Deqa Dhalac (born c. 1968 or 1969) is a member of the Maine House of Representatives for the 120th District. A Somali emigrant, she served as the mayor of South Portland, Maine from 2021 to 2022, becoming the first African-born female mayor in the United States. Alongside Mana Abdi, she is the first Somali-American to serve as a Maine legislator.

== Early life ==
Dhalac was born in the capital city of Mogadishu, the middle child with two brothers. Her father, a petroleum engineer, was very politically outspoken. Dhalac described her father as a feminist because he believed in the importance of girls' education and their important role in the family unit. He died in 1989. She learned English as a child as part of her education.

== Time period as a refugee ==
Due to the precipitating events leading to the Somali Civil War, Dhalac fled in 1990, to Rome on a flight intended to head to Libya. Because there were no more embassy services available on the precipice of war, she planned to apply for asylum. Seventeen other people had the same idea and were held at the airport for over a month. She was released to the care of her cousin who lived in Italy. Dhalac then moved to England, and to Toronto in 1991.

== Life in America ==
In 1992, she married Abdi Farah, a Somali businessman from Atlanta, whose family had been close with her own, and began activism to get immigrants to become citizens and register to vote. She worked as a cashier in a parking garage. With her accounting degree, she received an accounts receivable job in a hotel a few months later. Because she had known English as a second language, it was easier for her to excel in her career in the United States.

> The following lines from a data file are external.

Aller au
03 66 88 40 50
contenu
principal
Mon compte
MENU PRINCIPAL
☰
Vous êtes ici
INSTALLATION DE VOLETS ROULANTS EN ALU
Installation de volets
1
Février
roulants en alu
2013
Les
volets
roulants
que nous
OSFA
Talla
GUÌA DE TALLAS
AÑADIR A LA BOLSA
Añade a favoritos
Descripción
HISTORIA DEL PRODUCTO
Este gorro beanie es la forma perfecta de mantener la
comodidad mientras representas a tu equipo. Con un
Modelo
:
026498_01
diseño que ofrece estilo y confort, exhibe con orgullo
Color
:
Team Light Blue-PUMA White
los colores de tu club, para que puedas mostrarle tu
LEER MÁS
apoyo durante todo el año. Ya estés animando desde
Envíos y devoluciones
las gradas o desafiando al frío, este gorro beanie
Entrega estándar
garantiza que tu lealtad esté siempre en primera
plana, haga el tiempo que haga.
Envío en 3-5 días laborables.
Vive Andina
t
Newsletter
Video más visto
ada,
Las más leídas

In 2005, she moved to Lewiston, Maine, with her family but without her husband, who stayed to take care of his business in Atlanta but visits them frequently. She has lived in South Portland, Maine since 2008, where she raised her three children.

Dhalac became an interpreter for Catholic Charities Maine before opening her own interpreting service, and earned two masters' degrees in policy and social work from the University of New Hampshire and the University of New England.

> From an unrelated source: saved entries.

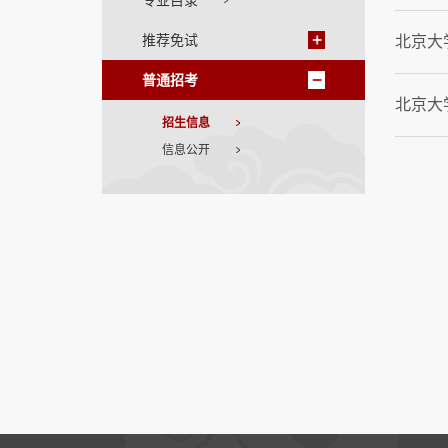
专业目录
推荐免试
北京大
普通招考
北京大
招生信息
信息公开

She co-founded co-founder at Cross Cultural Community Services (CCCS). She was assistant executive director at Gateway Community Services.

== Political career ==
In 2018, Dhalac became the first Somali-American and the first Muslim elected to the South Portland city council. She then ran unopposed in 2020.

Dhalac made national headlines as the first Somali-American mayor in the United States when she was elected unanimously by the City Council as the mayor of South Portland.

In 2022, after State Representative Victoria Morales withdrew from the race for Maine's 120th State House District, Dhalac was nominated to take her place on the ballot. She won election to the Maine House of Representatives on November 8, 2022.

In early 2026, Dhalac announced she would not seek reelection, saying that during her time serving in the Maine Legislature, the climate has become "increasingly hostile and unsafe." Dhalac previously served as the co-executive director of Gateway Community Services, which has been under scrutiny after documents show the organization was overpaid by the state $1.7 million for Medicaid services. State Republican leaders last month requested she be removed from the appropriations committee following Gateway's referral by DHHS to the Office of the Attorney General for investigation.